Ситников однозначно заносил Яковлева в реестр своих учеников, ставя его обычно на второе место после Харитонова. Демухин любил в разговоре, как бы обмолвиться: „Он иногда говорит, что я был для него учителем“. И тут же, будто спохватившись, добавлял: „Но это преувеличение, а что Васька трезвонит — так просто вранье. У Яковлева только один учитель и есть — это он сам“.

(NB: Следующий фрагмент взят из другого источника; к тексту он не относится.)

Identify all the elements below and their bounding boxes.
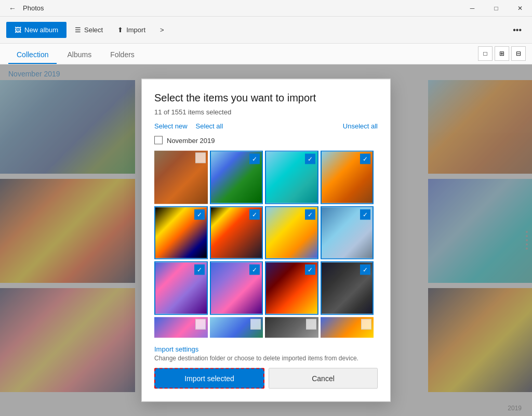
photo-cell-6[interactable]: ✓ bbox=[210, 206, 263, 259]
photo-checkbox[interactable] bbox=[361, 319, 371, 329]
close-button[interactable]: ✕ bbox=[508, 0, 532, 17]
photo-checkbox[interactable]: ✓ bbox=[194, 265, 205, 275]
import-icon: ⬆ bbox=[117, 26, 123, 34]
photo-checkbox[interactable] bbox=[306, 319, 316, 329]
tab-collection[interactable]: Collection bbox=[8, 46, 57, 64]
import-selected-button[interactable]: Import selected bbox=[154, 368, 264, 389]
photo-checkbox[interactable]: ✓ bbox=[305, 209, 315, 219]
photo-checkbox[interactable]: ✓ bbox=[249, 209, 260, 219]
items-selected-count: 11 of 1551 items selected bbox=[154, 108, 378, 116]
more-options-button[interactable]: ••• bbox=[509, 21, 526, 39]
chevron-right-icon: > bbox=[160, 26, 164, 34]
import-settings-link[interactable]: Import settings bbox=[154, 345, 198, 353]
photos-grid: ✓✓✓✓✓✓✓✓✓✓✓ bbox=[154, 151, 378, 338]
dialog-title: Select the items you want to import bbox=[154, 92, 378, 104]
new-album-icon: 🖼 bbox=[15, 26, 21, 34]
unselect-all-link[interactable]: Unselect all bbox=[343, 122, 378, 130]
app-title: Photos bbox=[23, 4, 44, 12]
select-all-link[interactable]: Select all bbox=[196, 122, 223, 130]
photo-cell-7[interactable]: ✓ bbox=[265, 206, 318, 259]
cancel-button[interactable]: Cancel bbox=[269, 368, 378, 389]
photos-grid-container[interactable]: ✓✓✓✓✓✓✓✓✓✓✓ bbox=[154, 151, 378, 338]
photo-checkbox[interactable]: ✓ bbox=[360, 209, 370, 219]
toolbar: 🖼 New album ☰ Select ⬆ Import > ••• bbox=[0, 17, 532, 44]
tab-albums[interactable]: Albums bbox=[59, 46, 100, 64]
titlebar: ← Photos ─ □ ✕ bbox=[0, 0, 532, 17]
photo-cell-16[interactable] bbox=[321, 317, 374, 338]
photo-checkbox[interactable]: ✓ bbox=[305, 154, 315, 164]
photo-cell-2[interactable]: ✓ bbox=[210, 151, 263, 204]
import-settings-desc: Change destination folder or choose to d… bbox=[154, 355, 378, 362]
photo-cell-12[interactable]: ✓ bbox=[321, 262, 374, 315]
photo-checkbox[interactable] bbox=[250, 319, 261, 329]
photo-checkbox[interactable]: ✓ bbox=[305, 265, 315, 275]
group-label: November 2019 bbox=[167, 136, 215, 144]
photo-cell-5[interactable]: ✓ bbox=[154, 206, 208, 259]
select-button[interactable]: ☰ Select bbox=[69, 22, 109, 38]
photo-checkbox[interactable]: ✓ bbox=[360, 154, 370, 164]
group-checkbox-row: November 2019 bbox=[154, 136, 378, 145]
photo-checkbox[interactable] bbox=[195, 153, 206, 163]
photo-cell-14[interactable] bbox=[210, 317, 263, 338]
photo-cell-4[interactable]: ✓ bbox=[321, 151, 374, 204]
dialog-top-actions: Select new Select all Unselect all bbox=[154, 122, 378, 130]
maximize-button[interactable]: □ bbox=[484, 0, 508, 17]
minimize-button[interactable]: ─ bbox=[460, 0, 484, 17]
photo-cell-1[interactable] bbox=[154, 151, 208, 204]
select-icon: ☰ bbox=[75, 26, 81, 34]
photo-cell-11[interactable]: ✓ bbox=[265, 262, 318, 315]
photo-cell-13[interactable] bbox=[154, 317, 208, 338]
import-settings: Import settings Change destination folde… bbox=[154, 344, 378, 362]
view-controls: □ ⊞ ⊟ bbox=[478, 46, 526, 61]
dialog-footer: Import selected Cancel bbox=[154, 368, 378, 389]
photo-cell-8[interactable]: ✓ bbox=[321, 206, 374, 259]
import-button[interactable]: ⬆ Import bbox=[111, 22, 152, 38]
photo-cell-3[interactable]: ✓ bbox=[265, 151, 318, 204]
photo-checkbox[interactable]: ✓ bbox=[249, 265, 260, 275]
window-controls: ─ □ ✕ bbox=[460, 0, 532, 17]
view-single-button[interactable]: □ bbox=[478, 46, 493, 61]
new-album-button[interactable]: 🖼 New album bbox=[6, 22, 66, 38]
nav-tabs: Collection Albums Folders □ ⊞ ⊟ bbox=[0, 44, 532, 64]
photo-checkbox[interactable]: ✓ bbox=[360, 265, 370, 275]
dots-icon: ••• bbox=[513, 25, 522, 34]
select-new-link[interactable]: Select new bbox=[154, 122, 188, 130]
photo-checkbox[interactable]: ✓ bbox=[194, 209, 205, 219]
back-button[interactable]: ← bbox=[6, 2, 19, 15]
photo-checkbox[interactable]: ✓ bbox=[249, 154, 260, 164]
photo-cell-10[interactable]: ✓ bbox=[210, 262, 263, 315]
view-grid3-button[interactable]: ⊟ bbox=[511, 46, 526, 61]
photo-cell-9[interactable]: ✓ bbox=[154, 262, 208, 315]
select-actions: Select new Select all bbox=[154, 122, 223, 130]
tab-folders[interactable]: Folders bbox=[102, 46, 143, 64]
photo-checkbox[interactable] bbox=[195, 319, 206, 329]
chevron-button[interactable]: > bbox=[154, 22, 170, 38]
main-content: November 2019 2019 Select the items you … bbox=[0, 64, 532, 416]
photo-cell-15[interactable] bbox=[265, 317, 318, 338]
import-dialog: Select the items you want to import 11 o… bbox=[141, 79, 391, 402]
group-checkbox[interactable] bbox=[154, 136, 163, 145]
view-grid2-button[interactable]: ⊞ bbox=[495, 46, 509, 61]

Вот и Гробман, говоря о Яковлеве, как-то потерял всю свою едкую колючесть, в одночасье превратившись из ядовитого критикана в заботливого опекуна.
Я охотно согласился взять работы Яковлева и общение наше вступило в фазу обсуждения мелких деталей. В конце концов, донельзя вымотанный придирчивыми вопросами Гробмана, получил я десяток с небольшим его работ в духе „магического реализма“, несколько „концептуальных“ коллажей и пять работ Владимира Яковлева. Все это было тщательно запаковано и выдано мне в обмен на расписку с моим адресом, серией и номером паспорта, а также мое „честное комсомольское“ слово, что ничего с выставки не сопрут.
Сама постановка подобного вопроса прозвучала последним ошарашивающим аккордом. Ни мне, ни нашим наивным комсомольцам, ввязавшимся не в свое дело, ни партбюро, ни кому-либо из художников, кроме гениального Миши Гробмана, не пришла в голову столь очевидная „совковая“ мысль, что обычно и вполне закономерно, когда с выставок чего-нибудь да воруют. Ибо где-то в потаенных архетипических структурах нашего подсознания все еще гнездилась наивная русская вера в сакральную неприкосновенность объектов искусства. Потому, видать, когда я Льву Кропивницкому рассказал об опасениях Миши Гробмана, то и он, человек многоопытный и практичный, поначалу в презрительное ехидство впал:
— Ну, конечно, гениальные творения великого мастера! Как же не спереть! Всем нужны, для всех важны!
Однако, маленько поостыв, спохватился. Почувствовал, что Гробман в корень зрит:
— Хм, а впрочем, и правда могут спереть. Это, знаешь, совсем не к чему. Ты уж, пожалуйста, проследи. Народ-то разный приходит и вороватый в том числе.
Выходит, магический реалист Гробман и по части конкретного реализма мог, кому хочешь фору дать. Понимал человек, где ему выпало счастье жить!
Лев Кропивницкий среди художников имел репутацию задиры, интеллектуала и германофила. Он воевал, был покалечен под Сталинградом, но выжил, затем был „встроен“ в дело. Как опасный контрреволюционер, получил пятнадцать лет лагерей особого режима.
Во всей его небольшой, крепко сбитой фигуре видна была пружинистая сила и ловкость. Недаром же сумел он содрать с себя наручники в камере, когда сразу же после ареста заперли его в них на ночь — для „обдумывания“. А ведь не избавься он от „железа“, лишился бы рук. Ведь и надели на него наручники лишь для того, чтобы он, как художник, мог физически прочувствовать тягость своего „преступления“.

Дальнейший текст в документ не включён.